Breaking away from hindsight
It is unlikely even
if he has overcome that fear now that he would be considered travel worthy of a
space odyssey, however, a greater lesson is available to us.
We must ask now,
what we were afraid of, what we are afraid of or what we might become afraid of,
for all sorts of reasons and do well to overcome the terrifying bondage of fear
and release ourselves into the beauty of expression, the exhilaration of
adventure and the joy of fulfilling relationships.
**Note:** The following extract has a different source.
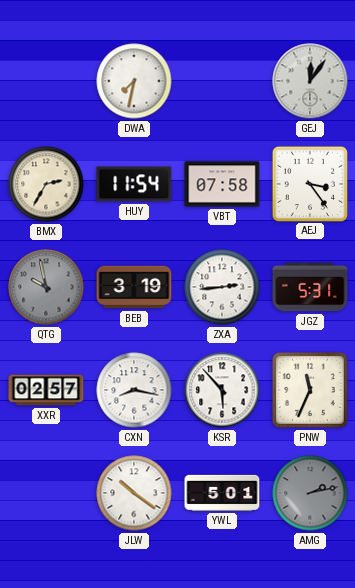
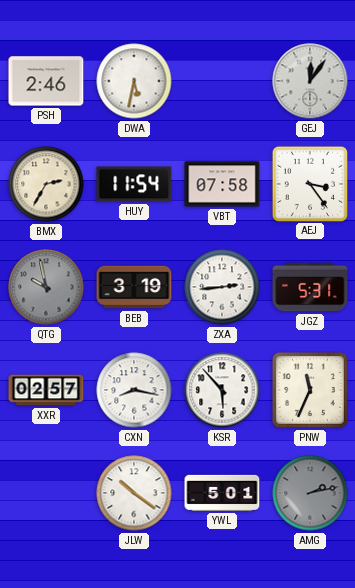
PSH: none -> 2:46
DWA: 7:32 -> 5:32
Breaking away from my fears
I see that in
myself, the fears, the worries and the concerns that burden me by reason of
experiences bad and horrid of my past, that moderate my current outlook and
sometimes prevents me from launching out into the amazing wonder of enjoying my
life as best I can, living to the full.
As I make do rather
than make out, survive rather than thrive and restrain rather than let loose,
let go and fly free, innately, I am afraid of many things, unspoken and undone,
waiting for some opportunity or situation that may never come as I prepare
myself for avoidable regret.
Break free from fear
One must talk to oneself,
because the freedom we grant ourselves in refusing to be gripped with fear, the
fear of people, the fear of society, the fear of shame, the fear of fear itself
might yield a new kind of person, one you never knew you were until you let go.
The question when
the reckoning is done, if we get to be interviewed like William Shatner is not
to be faced with, What was I afraid of? We must from now begin to change that
to, “I was afraid of nothing, I lived life to the full.”